Supplied data —
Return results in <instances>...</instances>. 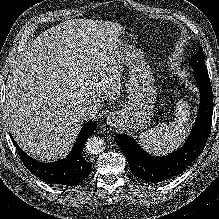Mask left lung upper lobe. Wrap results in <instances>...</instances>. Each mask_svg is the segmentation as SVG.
I'll use <instances>...</instances> for the list:
<instances>
[{
    "mask_svg": "<svg viewBox=\"0 0 219 219\" xmlns=\"http://www.w3.org/2000/svg\"><path fill=\"white\" fill-rule=\"evenodd\" d=\"M189 64L191 65V67L193 69L207 71V68H206L205 62H204L202 47H200L199 50L197 51V53L191 57V59L189 60Z\"/></svg>",
    "mask_w": 219,
    "mask_h": 219,
    "instance_id": "obj_1",
    "label": "left lung upper lobe"
}]
</instances>
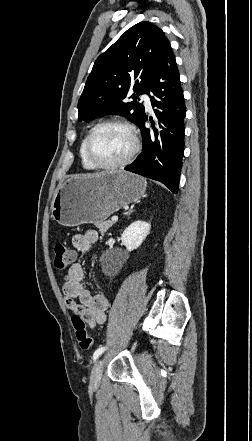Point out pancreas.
I'll return each instance as SVG.
<instances>
[{
	"label": "pancreas",
	"mask_w": 252,
	"mask_h": 441,
	"mask_svg": "<svg viewBox=\"0 0 252 441\" xmlns=\"http://www.w3.org/2000/svg\"><path fill=\"white\" fill-rule=\"evenodd\" d=\"M95 226L99 229V232L103 235L114 224L113 221H96Z\"/></svg>",
	"instance_id": "obj_1"
}]
</instances>
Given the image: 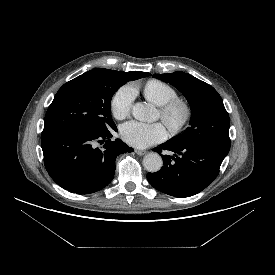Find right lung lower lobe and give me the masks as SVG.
Segmentation results:
<instances>
[{
	"label": "right lung lower lobe",
	"mask_w": 275,
	"mask_h": 275,
	"mask_svg": "<svg viewBox=\"0 0 275 275\" xmlns=\"http://www.w3.org/2000/svg\"><path fill=\"white\" fill-rule=\"evenodd\" d=\"M112 131L92 133L71 126L44 127L41 146L51 178L71 193L90 194L113 179L115 160L134 151L120 139L111 141ZM96 143H104L96 147Z\"/></svg>",
	"instance_id": "1"
}]
</instances>
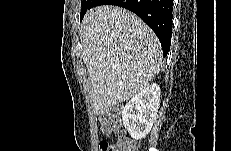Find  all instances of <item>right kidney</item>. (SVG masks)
I'll use <instances>...</instances> for the list:
<instances>
[{
  "label": "right kidney",
  "instance_id": "right-kidney-1",
  "mask_svg": "<svg viewBox=\"0 0 231 151\" xmlns=\"http://www.w3.org/2000/svg\"><path fill=\"white\" fill-rule=\"evenodd\" d=\"M159 105L160 87L156 83L148 85L125 105L122 121L133 139H142L150 132Z\"/></svg>",
  "mask_w": 231,
  "mask_h": 151
}]
</instances>
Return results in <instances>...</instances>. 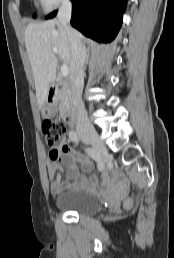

Assigned task — If pictures appear, drop them, and retype exactly the lines from the "kidney</item>. (SVG masks)" line through the last line of the data above.

Output of the exercise —
Find  all instances of <item>right kidney</item>. (SVG masks)
I'll use <instances>...</instances> for the list:
<instances>
[{
  "label": "right kidney",
  "instance_id": "right-kidney-1",
  "mask_svg": "<svg viewBox=\"0 0 231 151\" xmlns=\"http://www.w3.org/2000/svg\"><path fill=\"white\" fill-rule=\"evenodd\" d=\"M159 105L160 87L156 83L148 85L125 105L122 121L133 139H142L150 132Z\"/></svg>",
  "mask_w": 231,
  "mask_h": 151
}]
</instances>
Return results in <instances>...</instances>. 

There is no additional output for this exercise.